Simple, right? Now, let’s cover imports.

What does importing a module really mean?#

Note

In case you’re lost about the script / module / package terminology, let’s assume that (1) a script is a .py file you can run with python script.py, (2) a module is something you can import, and (3) a package is a specific kind of module consisting of a directory with an __init__.py. This will be sufficient for the following discussion.

You might have the understanding that scripts can import other scripts as modules alongside the ones you install with pip, and then access functions and classes from them. This mental model is generally correct. However, you may have made some assumptions about how modules are found.

When running python -m my_downloader, how does Python know where to find this my_downloader module? You might assume it always looks in the current working directory, but this isn’t true all the time. The exact answer is sys.path, a list of directories that Python searches when resolving imports. The use of -m in python -m path.to.mod makes Python prepend your current working directory to sys.path, unlike say, python path/to/main.py which prepends the script’s directory, path/to/ instead of your CWD.
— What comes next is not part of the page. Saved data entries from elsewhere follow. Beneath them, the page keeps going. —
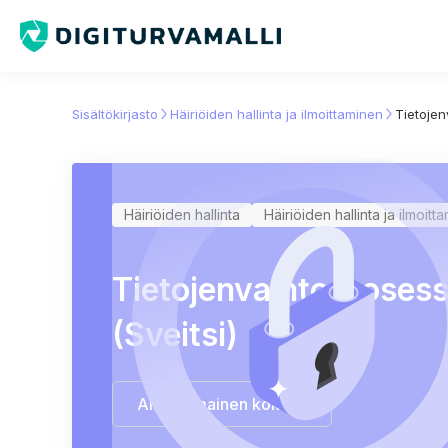
Sisältökirjasto
Häiriöiden hallinta ja ilmoittaminen
Tietojen
Häiriöiden hallinta
Häiriöiden hallinta ja ilmoitt
Tietojenvaihtoproses
(Sveitsi)
Aloita ilmainen kokeilu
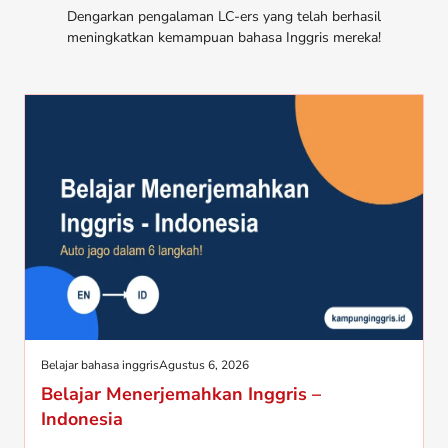
Dengarkan pengalaman LC-ers yang telah berhasil
meningkatkan kemampuan bahasa Inggris mereka!
Belajar bahasa inggris
Agustus 6, 2026
Belajar Menerjemahkan Inggris –
Indonesia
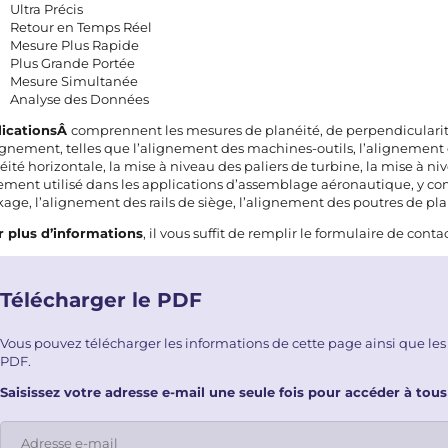
Ultra Précis
Retour en Temps Réel
Mesure Plus Rapide
Plus Grande Portée
Mesure Simultanée
Analyse des Données
licationsÂ
comprennent les mesures de planéité, de perpendicularit
ignement, telles que l’alignement des machines-outils, l’alignement d
éité horizontale, la mise à niveau des paliers de turbine, la mise à n
ement utilisé dans les applications d’assemblage aéronautique, y co
kage, l’alignement des rails de siège, l’alignement des poutres de pla
 plus d’informations
, il vous suffit de remplir le
formulaire de conta
Télécharger le PDF
Vous pouvez télécharger les informations de cette page ainsi que les
PDF.
Saisissez votre adresse e-mail une seule fois pour accéder à tous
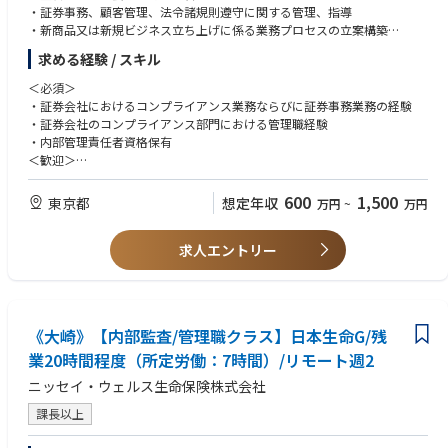
・各種行内研修が充実（ELP研修、eラーニング）
・証券事務、顧客管理、法令諸規則遵守に関する管理、指導
・新商品又は新規ビジネス立ち上げに係る業務プロセスの立案構築
◆在宅勤務：
・営業考査、広告審査、不公正取引の監視、顧客情報管理、法人関係情報
求める経験 / スキル
業務内容により、一部セレクト時差勤務利用。在宅勤務は原則無。
管理その他の証券モニタリング
・顧客又は役職員等に係る紛争や事故への対応 等
＜必須＞
・証券会社におけるコンプライアンス業務ならびに証券事務業務の経験
・証券会社のコンプライアンス部門における管理職経験
・内部管理責任者資格保有
＜歓迎＞
・英語力（中級以上）
・宅地建物取引士、貸金業務取扱主任者などの資格保有者
600
1,500
東京都
想定年収
万円
~
万円
求人エントリー
《大崎》【内部監査/管理職クラス】日本生命G/残
業20時間程度（所定労働：7時間）/リモート週2
ニッセイ・ウェルス生命保険株式会社
課長以上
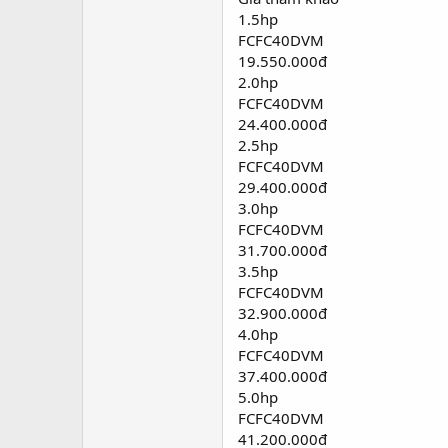
1.5hp
FCFC40DVM
19.550.000đ
2.0hp
FCFC40DVM
24.400.000đ
2.5hp
FCFC40DVM
29.400.000đ
3.0hp
FCFC40DVM
31.700.000đ
3.5hp
FCFC40DVM
32.900.000đ
4.0hp
FCFC40DVM
37.400.000đ
5.0hp
FCFC40DVM
41.200.000đ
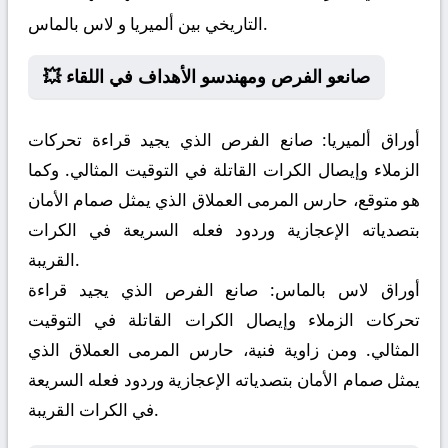
التاريخي بين ألميريا و لاس بالماس.
💥 صانعو الفرص ومهندسو الأهداف في اللقاء
أوراق ألميريا:
صانع الفرص الذي يجيد قراءة تحركات
الزملاء وإيصال الكرات القاتلة في التوقيت المثالي. وكما
هو متوقع، حارس المرمى العملاق الذي يمثل صمام الأمان
بتصدياته الإعجازية وردود فعله السريعة في الكرات
القريبة.
أوراق لاس بالماس:
صانع الفرص الذي يجيد قراءة
تحركات الزملاء وإيصال الكرات القاتلة في التوقيت
المثالي. ومن زاوية فنية، حارس المرمى العملاق الذي
يمثل صمام الأمان بتصدياته الإعجازية وردود فعله السريعة
في الكرات القريبة.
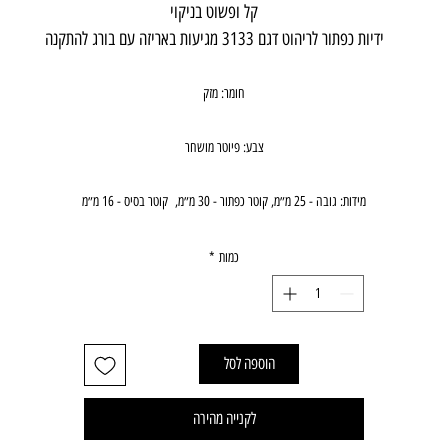
קל ופשוט בניקוי
ידיות כפתור לריהוט דגם 3133 מגיעות באריזה עם בורג להתקנה
חומר: מזק
צבע: פיוטר מושחר
מידות: גובה - 25 מ״מ, קוטר כפתור - 30 מ״מ, קוטר בסיס - 16 מ״מ
יבואן: אבנר'ס קולקשיין בע״מ
כמות
*
הוספה לסל
לקנייה מהירה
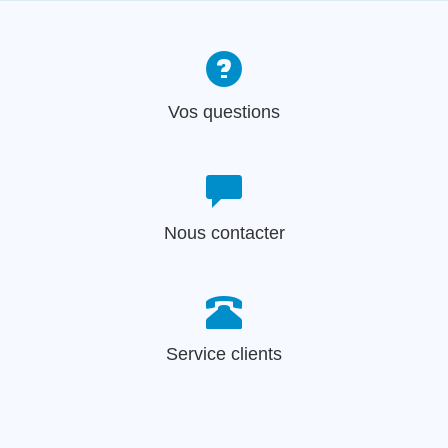
Vos questions
Nous contacter
Service clients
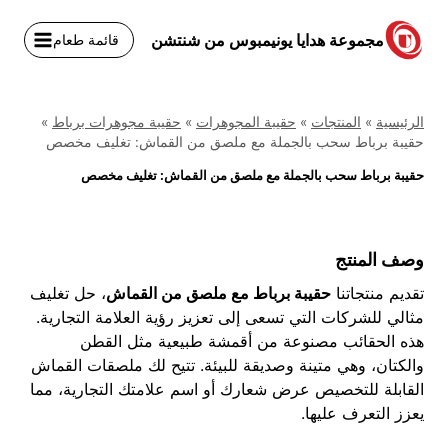
نتقل
لى
مجموعة هدايا يونيمبوس من شنتشن
قائمة طعام
لمحتوى
الرئيسية
»
المنتجات
»
حقيبة المجوهرات
»
حقيبة مجوهرات برباط
»
حقيبة برباط سحب بالجملة مع ملصق من القماش: تغليف مخصص
حقيبة برباط سحب بالجملة مع ملصق من القماش: تغليف مخصص
وصف المنتج
تقديم منتجاتنا
حقيبة برباط مع ملصق من القماش
، حل تغليف
مثالي للشركات التي تسعى إلى تعزيز رؤية العلامة التجارية.
هذه الحقائب مصنوعة من أقمشة طبيعية مثل القطن
والكتان، وهي متينة وصديقة للبيئة. تتيح لك ملصقات القماش
القابلة للتخصيص عرض شعارك أو اسم علامتك التجارية، مما
يعزز التعرف عليها.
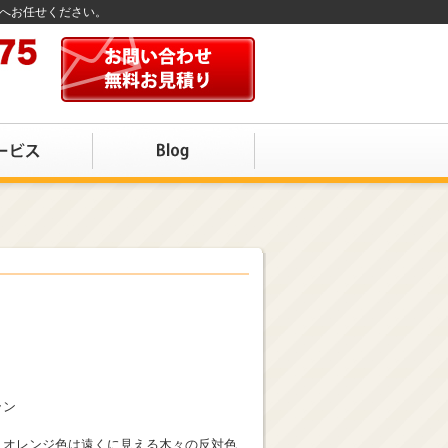
店へお任せください。
ラン
。オレンジ色は遠くに見える木々の反対色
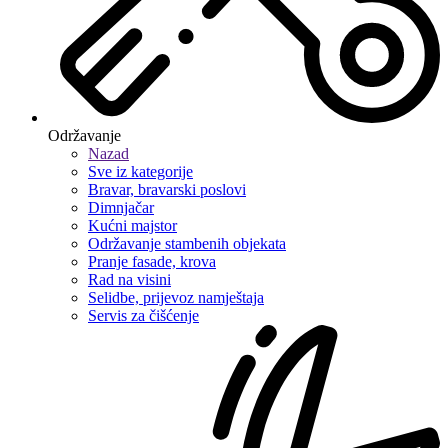
Održavanje
Nazad
Sve iz kategorije
Bravar, bravarski poslovi
Dimnjačar
Kućni majstor
Održavanje stambenih objekata
Pranje fasade, krova
Rad na visini
Selidbe, prijevoz namještaja
Servis za čišćenje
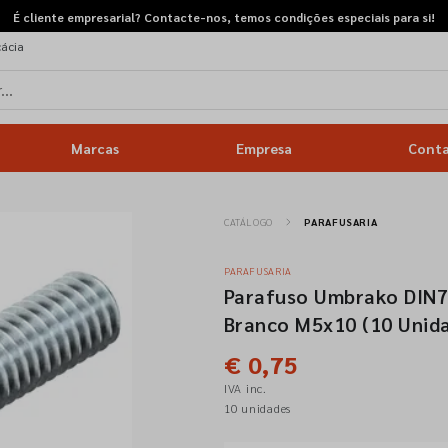
É cliente empresarial? Contacte-nos, temos condições especiais para si!
cácia
Marcas
Empresa
Cont
CATÁLOGO
PARAFUSARIA
PARAFUSARIA
Parafuso Umbrako DIN7
Branco M5x10 (10 Unid
€ 0,75
IVA inc.
10 unidades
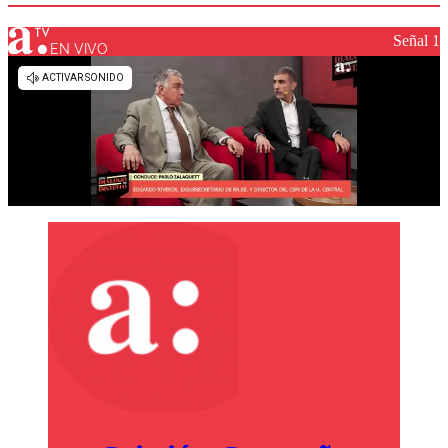
Señal 1
EN VIVO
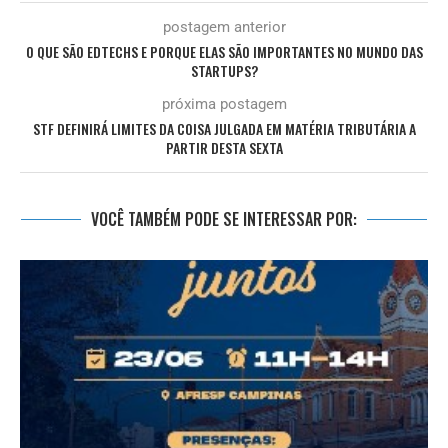
postagem anterior
O QUE SÃO EDTECHS E PORQUE ELAS SÃO IMPORTANTES NO MUNDO DAS
STARTUPS?
próxima postagem
STF DEFINIRÁ LIMITES DA COISA JULGADA EM MATÉRIA TRIBUTÁRIA A
PARTIR DESTA SEXTA
VOCÊ TAMBÉM PODE SE INTERESSAR POR:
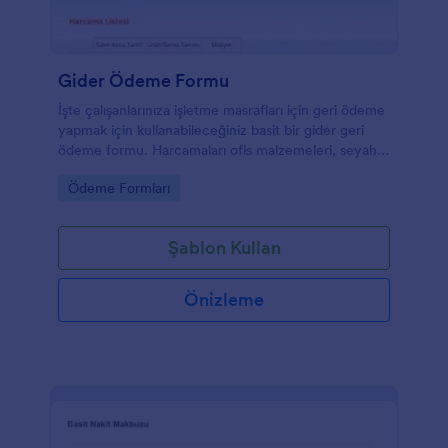
Gider Ödeme Formu
İşte çalışanlarınıza işletme masrafları için geri ödeme
yapmak için kullanabileceğiniz basit bir gider geri
ödeme formu. Harcamaları ofis malzemeleri, seyahat
ücretleri, internet kullanımı, bilgisayar yazılımı vb.
Go to Category:
Ödeme Formları
Olabilir. Bu basit geri ödeme formu ile çalışanın iş ve
irtibat bilgilerini gider listesiyle birlikte
toplayabilirsiniz. Basılı bir kopyasına ihtiyacınız olursa,
Şablon Kullan
bu geri ödeme formunu da yazdırabilirsiniz. Bu geri
ödeme formu şablonu ile işletmenizin gider geri
ödeme isteklerini kolayca toplamaya, düzenlemeye
Önizleme
ve düzenlemeye başlayın!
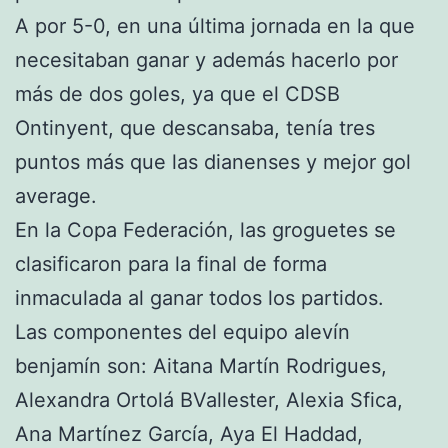
A por 5-0, en una última jornada en la que
necesitaban ganar y además hacerlo por
más de dos goles, ya que el CDSB
Ontinyent, que descansaba, tenía tres
puntos más que las dianenses y mejor gol
average.
En la Copa Federación, las groguetes se
clasificaron para la final de forma
inmaculada al ganar todos los partidos.
Las componentes del equipo alevín
benjamín son: Aitana Martín Rodrigues,
Alexandra Ortolá BVallester, Alexia Sfica,
Ana Martínez García, Aya El Haddad,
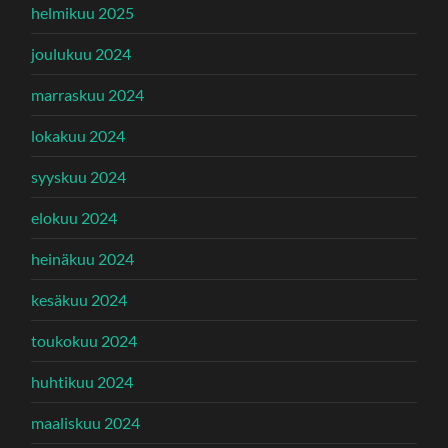
helmikuu 2025
joulukuu 2024
marraskuu 2024
lokakuu 2024
syyskuu 2024
elokuu 2024
heinäkuu 2024
kesäkuu 2024
toukokuu 2024
huhtikuu 2024
maaliskuu 2024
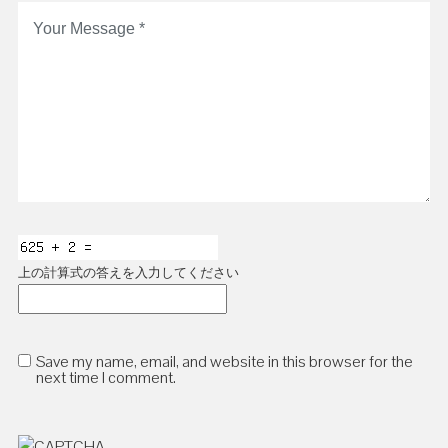
上の計算式の答えを入力してください
Save my name, email, and website in this browser for the
next time I comment.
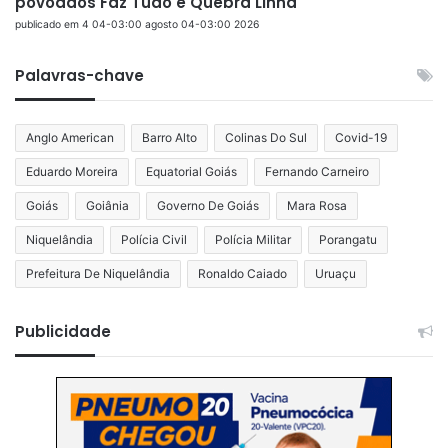
povoados Faz Tudo e Quebra Linha
publicado em 4 04-03:00 agosto 04-03:00 2026
Palavras-chave
Anglo American
Barro Alto
Colinas Do Sul
Covid-19
Eduardo Moreira
Equatorial Goiás
Fernando Carneiro
Goiás
Goiânia
Governo De Goiás
Mara Rosa
Niquelândia
Polícia Civil
Polícia Militar
Porangatu
Prefeitura De Niquelândia
Ronaldo Caiado
Uruaçu
Publicidade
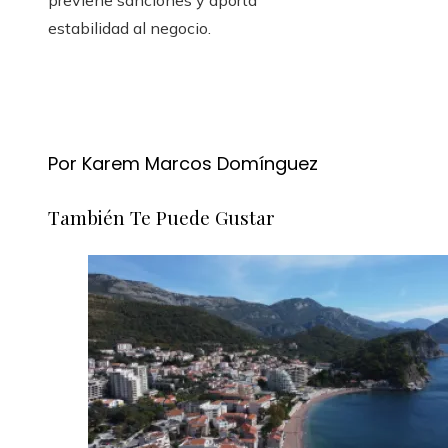
previene sanciones y aporta
estabilidad al negocio.
Por Karem Marcos Domínguez
También Te Puede Gustar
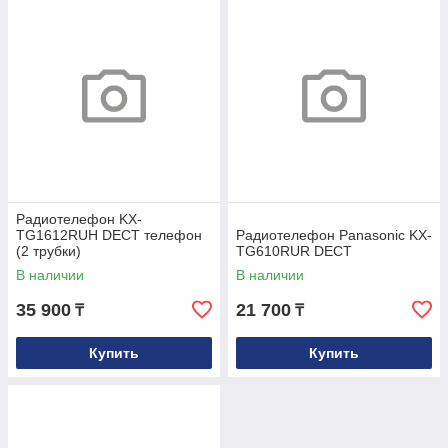
Радиотелефон KX-
TG1612RUH DECT телефон
Радиотелефон Panasonic KX-
(2 трубки)
TG610RUR DECT
В наличии
В наличии
35 900
21 700
₸
₸
Купить
Купить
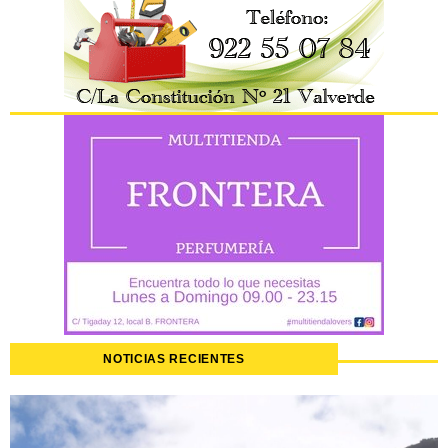
NOTICIAS RECIENTES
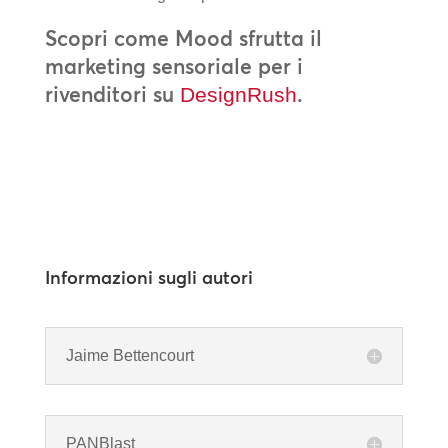
Scopri come Mood sfrutta il
marketing sensoriale per i
rivenditori su
.
DesignRush
Informazioni sugli autori
Jaime Bettencourt
PANBlast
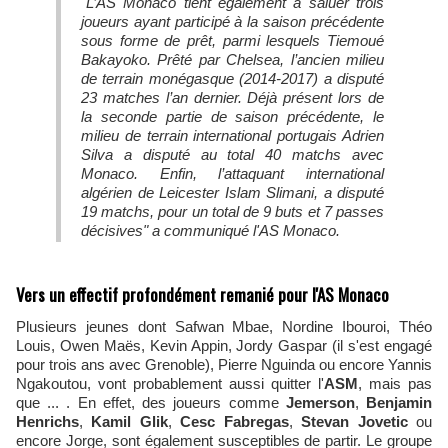
"L’AS Monaco tient également à saluer trois
joueurs ayant participé à la saison précédente
sous forme de prêt, parmi lesquels Tiemoué
Bakayoko. Prêté par Chelsea, l’ancien milieu
de terrain monégasque (2014-2017) a disputé
23 matches l’an dernier. Déjà présent lors de
la seconde partie de saison précédente, le
milieu de terrain international portugais Adrien
Silva a disputé au total 40 matchs avec
Monaco. Enfin, l’attaquant international
algérien de Leicester Islam Slimani, a disputé
19 matchs, pour un total de 9 buts et 7 passes
décisives" a communiqué l'AS Monaco.
Vers un effectif profondément remanié pour l'AS Monaco
Plusieurs jeunes dont Safwan Mbae, Nordine Ibouroi, Théo
Louis, Owen Maës, Kevin Appin, Jordy Gaspar (il s'est engagé
pour trois ans avec Grenoble), Pierre Nguinda ou encore Yannis
Ngakoutou, vont probablement aussi quitter l'
ASM
, mais pas
que ... . En effet, des joueurs comme
Jemerson
,
Benjamin
Henrichs
,
Kamil Glik
,
Cesc Fabregas
,
Stevan Jovetic
ou
encore Jorge, sont également susceptibles de partir. Le groupe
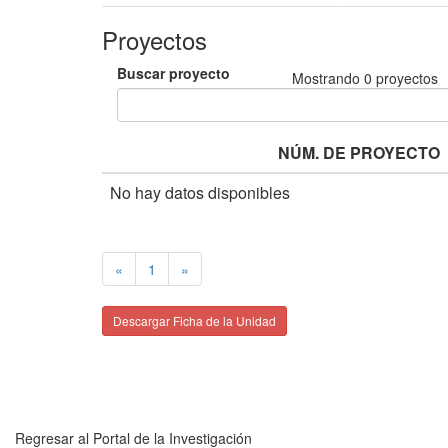
Proyectos
Buscar proyecto
Mostrando
0
proyectos
NÚM. DE PROYECTO
No hay datos disponibles
«
1
»
Descargar Ficha de la Unidad
Regresar al Portal de la Investigación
All absolute imports rely on sys.path.

How an import like import matplotlib gets resolved in main.py is no different from how it gets resolved in seaborn/__init__.py. What changes is the directories listed in sys.path, mainly based on your environment variables and how you run the Python interpreter.

Take for example the following layout:

CWD/
├── pkg/
   ├── __init__.py
   ├── foo.py
   └── bar.py
└── main.py

It’s a common mistake to think that because pkg/foo.py and pkg/bar.py are next to each other, both of them can do import foo or import bar, since it really depends on whether their parent directory is in sys.path. If you were to run python main.py or python -m pkg.foo, CWD/ would be in sys.path rather than pkg/ itself, meaning Python can only resolve import pkg. Therefore to import either submodule, it must be fully qualified as import pkg.foo and import pkg.bar.

Hint

If you recall how relative imports are written, this is where you might use them over absolute imports!

from . import foo
from . import bar
from .foo import ham, spam

Now you don’t have to fully qualify the import because Python assumes that your relative imports start from each module’s parent package, pkg. In other words, the above relative imports become equivalent to the following absolute imports:

from pkg import foo
from pkg import bar
from pkg.foo import ham, spam

Unfortunately relative imports can’t be used outside of submodules so you wouldn’t be permitted to say, write from .pkg import foo inside main.py [1], or try to import modules beyond the top-level package like from .. import mod [2].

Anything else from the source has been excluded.